6. Portugal has the best coastline we have seen throughout Europe. If you want long stretches of iconic golden sands, that would feel at home in any Caribbean Holiday brochure, come to Portugal.
- Portugal has been shaped by seismic activity for thousands of years due to the close proximity of a number of major fault-lines, evidence of which you can see all around the coast. In particular, the earthquake of 1 November 1755, which destroyed Lisbon, impacted hugely on the Algarve coast thanks to the resulting tsunami. The more recent tremor of 1969 further moulded the coastline and the threat of earthquakes remains a constant threat to the Portugal landscape. So be mindful of this as you hike the coast.
- From a gastronomy viewpoint, Portugal will not disappoint. You must try Naters; a sweet pastry tart filled with cream-custard. They are a delicious if not a decadent treat. Then there’s the fish, which with a coastline as extensive as Portugal’s, you can guarantee taste and quality.
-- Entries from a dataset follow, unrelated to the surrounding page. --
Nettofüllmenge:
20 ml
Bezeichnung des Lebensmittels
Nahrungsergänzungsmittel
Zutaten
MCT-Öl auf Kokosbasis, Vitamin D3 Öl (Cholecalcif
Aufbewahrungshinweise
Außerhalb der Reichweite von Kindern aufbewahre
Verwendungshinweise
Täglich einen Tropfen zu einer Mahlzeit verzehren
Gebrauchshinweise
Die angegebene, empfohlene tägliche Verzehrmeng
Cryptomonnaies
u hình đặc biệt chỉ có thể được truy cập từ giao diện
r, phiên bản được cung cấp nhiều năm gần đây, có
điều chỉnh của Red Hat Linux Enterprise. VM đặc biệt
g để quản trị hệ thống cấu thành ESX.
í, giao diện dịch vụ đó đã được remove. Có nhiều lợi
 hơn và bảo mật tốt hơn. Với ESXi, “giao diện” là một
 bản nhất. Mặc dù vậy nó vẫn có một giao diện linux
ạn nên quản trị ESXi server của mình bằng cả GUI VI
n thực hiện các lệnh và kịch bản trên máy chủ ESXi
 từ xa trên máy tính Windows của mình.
And do not forget the Douro Valley for its tawny and ruby alchemy – Port. This is elegance personified and is a Portuguese must.
- Portugal is a proud nation with values that give it an authentic and classic feel. Families are honoured, the earth is nurtured and respected and their heritage fiercely protected. Everywhere we travelled there was a depth and character to their towns, traditions and people. Sometimes those invisible yet intrinsic features of a country are what create the meaningful memories of a trip.
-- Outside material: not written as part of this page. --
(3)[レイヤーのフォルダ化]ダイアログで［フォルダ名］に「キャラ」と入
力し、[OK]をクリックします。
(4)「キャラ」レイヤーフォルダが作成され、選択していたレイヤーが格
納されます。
- Cork production is a major industry, especially in the Alentejos and Algarve regions. Roads are bordered by cork oak trees that stand naked; their bark stripped for this local commodity that, once processed is made into all nature of products from shoes, handbags and bottle stoppers. Check out Loulé for its cork selling shops which will have you mooching for hours.
11. Whilst Portugal’s flag may well be green and red, be in no doubt that yellow is more akin to Portugal’s natural hew – especially in spring. From the tiny yellow balls of the evocatively smelling Mimosa and the Ice flowers along the coast, to Lupins and Daisies – yellow covers every vista you see.
12. I learnt that with so much time on the coast I became really dehydrated, despite drinking four pints of water a day. Being in the salt air, so consistently does make hair and skin dry out – so drink plenty of water.
13. Intermarché is well set up with washing machine facilities (€4-€8 for a wash and €2 per 20mins to dry). Some even have drinking water, waste and toilet cassette dumps too. Also if you travel in a campervan, then most of Lidl supermarkets have motorhome specific parking bays.
14. Camping is cheap in Portugal. For 40 nights we spent less than €100, which makes it by far the cheapest country we have stayed in. 95% of our overnight stops were either free because we camped wild or in cheap Aires. We had one night in a commercial campsite which cost us €25, although it did have every facility and activity you can imagine.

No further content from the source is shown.